JUPITER, Fla. - Casey Janssen has spent his entire career pitching in the American League for the Toronto Blue Jays. In the sixth inning of today’s game, with the Nationals holding a 3-2 lead, Marlins star Giancarlo Stanton welcomed Janssen to the National League with a titanic blast that soared well beyond the center field wall at Roger Dean Stadium.
“I would imagine that’s not the only one he’s hit in the last couple years,” Nationals manager Matt Williams said. “He left one out over and that’s what Giancarlo’s paid to do.”
Stanton entered the game hitting just .167, but quickly got well with a 3-for-3, two-RBI afternoon that also included a sharply hit double off Nats starter Doug Fister. Dig in, Nats fans. Could be 13 more years of dealing with Stanton after the 25-year-old signed a colossal $325 million contract with the Marlins this past offseason.
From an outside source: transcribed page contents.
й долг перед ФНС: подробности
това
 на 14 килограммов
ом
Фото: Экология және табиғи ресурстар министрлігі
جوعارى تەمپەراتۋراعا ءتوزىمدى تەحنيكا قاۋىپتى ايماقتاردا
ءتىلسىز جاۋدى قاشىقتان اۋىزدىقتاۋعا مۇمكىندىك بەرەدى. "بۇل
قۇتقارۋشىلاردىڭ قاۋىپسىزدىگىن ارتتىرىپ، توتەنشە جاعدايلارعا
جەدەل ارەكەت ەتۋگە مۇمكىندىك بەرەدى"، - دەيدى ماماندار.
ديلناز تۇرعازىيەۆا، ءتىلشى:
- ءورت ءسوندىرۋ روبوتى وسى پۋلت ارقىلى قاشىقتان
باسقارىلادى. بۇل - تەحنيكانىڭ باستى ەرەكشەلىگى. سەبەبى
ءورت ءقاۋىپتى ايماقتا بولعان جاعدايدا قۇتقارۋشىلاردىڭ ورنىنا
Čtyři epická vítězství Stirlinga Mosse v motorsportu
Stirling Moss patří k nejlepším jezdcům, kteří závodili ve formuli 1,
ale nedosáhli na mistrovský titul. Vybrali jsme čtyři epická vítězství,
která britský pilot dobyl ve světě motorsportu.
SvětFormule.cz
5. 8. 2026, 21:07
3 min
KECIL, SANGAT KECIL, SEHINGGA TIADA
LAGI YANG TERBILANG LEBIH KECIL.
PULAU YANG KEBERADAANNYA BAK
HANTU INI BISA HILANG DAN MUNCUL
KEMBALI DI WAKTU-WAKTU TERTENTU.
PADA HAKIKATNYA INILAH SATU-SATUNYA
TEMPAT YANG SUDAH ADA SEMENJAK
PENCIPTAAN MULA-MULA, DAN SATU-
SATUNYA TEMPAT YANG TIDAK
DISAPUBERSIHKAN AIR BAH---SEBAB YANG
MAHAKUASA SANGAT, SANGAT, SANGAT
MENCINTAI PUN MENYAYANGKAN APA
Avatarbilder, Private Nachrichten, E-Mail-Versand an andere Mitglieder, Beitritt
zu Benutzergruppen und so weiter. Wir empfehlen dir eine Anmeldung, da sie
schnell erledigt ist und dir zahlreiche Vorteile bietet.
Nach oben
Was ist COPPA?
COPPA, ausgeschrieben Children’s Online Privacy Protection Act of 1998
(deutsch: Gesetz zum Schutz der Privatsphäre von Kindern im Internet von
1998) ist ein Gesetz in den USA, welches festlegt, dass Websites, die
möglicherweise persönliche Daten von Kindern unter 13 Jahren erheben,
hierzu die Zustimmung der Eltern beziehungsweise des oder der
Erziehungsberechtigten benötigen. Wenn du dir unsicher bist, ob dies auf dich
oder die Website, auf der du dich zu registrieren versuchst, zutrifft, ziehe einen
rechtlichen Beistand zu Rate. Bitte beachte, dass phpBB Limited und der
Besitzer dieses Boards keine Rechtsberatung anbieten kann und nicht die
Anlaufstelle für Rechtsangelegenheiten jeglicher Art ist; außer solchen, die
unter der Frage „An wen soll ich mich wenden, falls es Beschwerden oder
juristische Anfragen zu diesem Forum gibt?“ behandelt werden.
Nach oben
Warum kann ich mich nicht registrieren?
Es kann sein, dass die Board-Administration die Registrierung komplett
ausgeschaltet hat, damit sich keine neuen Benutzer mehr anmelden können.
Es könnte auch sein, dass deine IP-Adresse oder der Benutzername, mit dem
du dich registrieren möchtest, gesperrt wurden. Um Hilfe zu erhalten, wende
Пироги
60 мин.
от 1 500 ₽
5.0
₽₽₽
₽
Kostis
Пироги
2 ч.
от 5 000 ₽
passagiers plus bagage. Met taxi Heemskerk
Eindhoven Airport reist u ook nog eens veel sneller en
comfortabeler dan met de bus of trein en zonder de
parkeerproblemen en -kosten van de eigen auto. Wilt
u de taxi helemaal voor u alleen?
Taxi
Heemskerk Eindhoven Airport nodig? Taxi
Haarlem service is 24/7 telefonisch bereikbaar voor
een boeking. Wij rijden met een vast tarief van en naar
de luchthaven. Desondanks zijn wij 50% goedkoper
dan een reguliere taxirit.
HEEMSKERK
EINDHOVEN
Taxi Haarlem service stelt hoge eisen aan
As for Fister, the tall righty wasn’t at his best, giving up two runs on six hits with one strikeout in four innings of work.
“Nowhere near my best,” Fister said. “There are some things that I need to continue to work on and kind of shake off the rust and kind of get through the spring training blues, if you want to call them that. I’ve got to be able to control, and more than control, command my fastball and my sinker. I haven’t quite got to that point, still working on that. I think that’s my biggest key.”
Fister has allowed three earned runs while scattering 11 hits with three strikeouts and two walks in 8 1/3 innings this spring. He also became the first Nationals pitcher to have the opportunity to hit in a Grapefruit League game, but his bunt attempt didn’t fare so well against Marlins starter Mat Latos.
“Oh, that was horrible,” he said. “We bunt in the cage, we bunt off BP and everything else. Getting back out there in the real world with a pitcher out there, it’s a little different.”
Clint Robinson has been hot at the plate while playing first base and right field this spring. He belted his second home run of the exhibition season and is now batting .417 (10-for-24) with six RBIs.
“He’s making a really good case,” Williams said. “He just continues to play well all over the field. Right field, first base, coming off the bench if we need him to do that. So, yeah, he’s making a real good case.”
The 6-foot-5 Robinson reached the majors in 2012 with the Royals and last year with the Dodgers, but only has a total of 13 big league at-bats.
“I’m trying not to really think about it too much,” Robinson said. “Camp is starting to wind down now and just trying to go out every day and when I get the chance, have as good of at-bats as I can.”
“Yunel is well on his way,” Williams said. “He had a great work session today. He went to 35 grounders, a little more intensity, and put a bat in his hand and did some tee work and flip work. So that’s a good progression for him.”
With a focus on preparing his team for opening day, Williams understands that caution is the best route for his key players in a season lasting seven, or hopefully eight, months.
“You don’t just run them out there every day just to get them at-bats,” Williams said. “You have to stay within that progression. The good thing about it is both Anthony and Jayson, I know them very well. It doesn’t take them long to get going. Yunel, from all indications that I’ve seen, is a quick guy to come to the forefront as far as the swing goes because it’s not a big one. He makes contact. So hopefully those guys will be progressing quickly once they’re able to go.”